He does both almost as brilliantly as he did when he performed the role of Bafana Bafana super-sub with aplomb to send the nation into party mode. His brace at a packed FNB Stadium on February 3 helped South Africa win the Africa Cup of Nations.
Our interview is on the eve of the 25th anniversary and Williams fondly remembers that Friday. It was an eventful Friday that involved two fascinating games of pool and a solitary night out on the town for two bottles of Heineken.
Yes, Williams went out ‘partying’ on the eve of the 1996 Africa Cup of Nations final and still got off the bench and scored the goals that saw Bafana beat Tunisia 2-0 to be crowned continental champions for the first and only time.
“Of course, I remember that day,” he says. “I was happy because my mom had made the trip from England to come watch the final. And she and some of my family prayed for me. In the evening I played a game of pool. We had been in camp for over 25 days and I had won every game I played. I was Bafana’s pool champion, but that night Clive (Barker, the coach) beat me. I went to my room devastated. I just couldn’t understand how the old man had beaten me.”
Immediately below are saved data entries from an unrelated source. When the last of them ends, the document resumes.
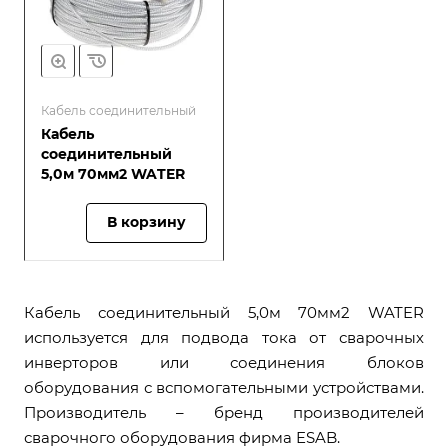
Кабель соединительный
Кабель
соединительный
5,0м 70мм2 WATER
В корзину
Кабель соединительный 5,0м 70мм2 WATER
используется для подвода тока от сварочных
инверторов или соединения блоков
оборудования с вспомогательными устройствами.
Производитель – бренд производителей
сварочного оборудования фирма ESAB.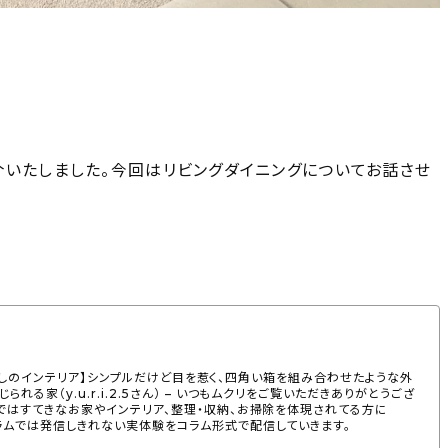
介いたしました。今回はリビングダイニングについてお話させ
覧。【暮らしのインテリア】シンプルだけど目を惹く、四角い箱を組み合わせたような外
る家（y.u.r.i.2.5さん） – いつもムクリをご覧いただきありがとうござ
」ではすてきなお家やインテリア、整理・収納、お掃除を体現されてる方に
ラムでは発信しきれない実体験をコラム形式で配信していきます。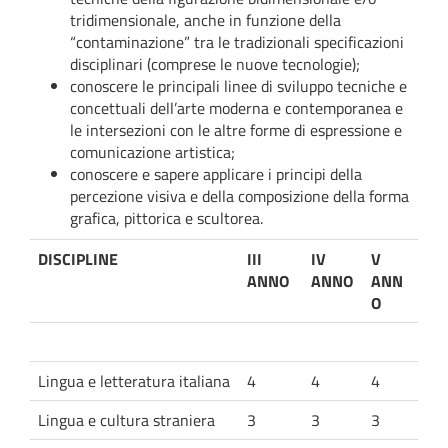
tridimensionale, anche in funzione della
“contaminazione” tra le tradizionali specificazioni
disciplinari (comprese le nuove tecnologie);
conoscere le principali linee di sviluppo tecniche e
concettuali dell’arte moderna e contemporanea e
le intersezioni con le altre forme di espressione e
comunicazione artistica;
conoscere e sapere applicare i principi della
percezione visiva e della composizione della forma
grafica, pittorica e scultorea.
DISCIPLINE
III
IV
V
ANNO
ANNO
ANN
O
Lingua e letteratura italiana
4
4
4
Lingua e cultura straniera
3
3
3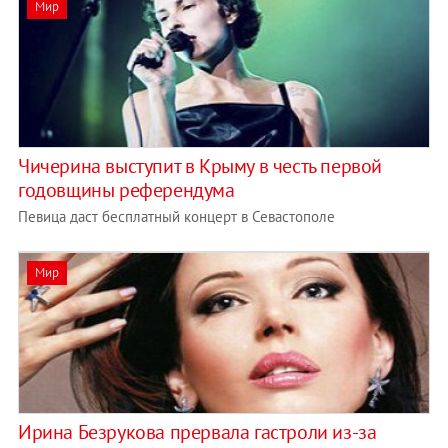
Мир
Чичерина выступит в Крыму в честь первой
годовщины референдума
Певица даст бесплатный концерт в Севастополе
Мир
Ирина Безрукова прервала гастроли из-за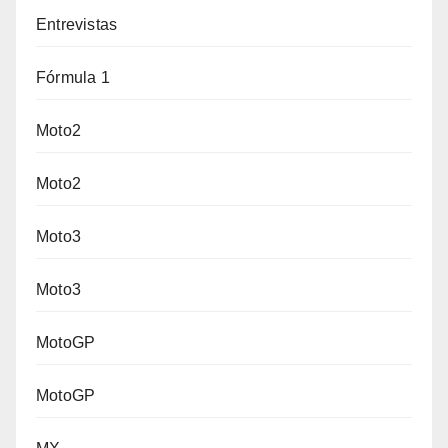
Entrevistas
Fórmula 1
Moto2
Moto2
Moto3
Moto3
MotoGP
MotoGP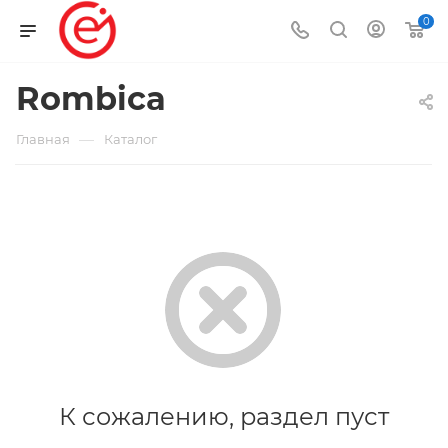
0
Rombica
—
Главная
Каталог
К сожалению, раздел пуст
Williams demanded a rematch. “I knocked on Clive’s door at about 10pm and he wouldn’t let me in. I asked that we go and play another game and he told me to go to sleep because there was a big match coming up. But I kept pestering him and his wife told him to ‘just go play with Mark because you can see he’s not going to go away’. He relented and I beat him in about two minutes. I was delighted.”
On their way to their rooms, they bumped into the late Budgie Byrne who was part of the Bafana technical team.
“Budgie had been my coach at Hellenic and he knew what I was capable of as a player. So, when Clive asked him if he thought I was ready for the match he responded: ‘If there’s one guy who’s going to do it for you tomorrow, it is Mark’. I felt good hearing Budgie say that and it made me look forward to the next day with excitement.”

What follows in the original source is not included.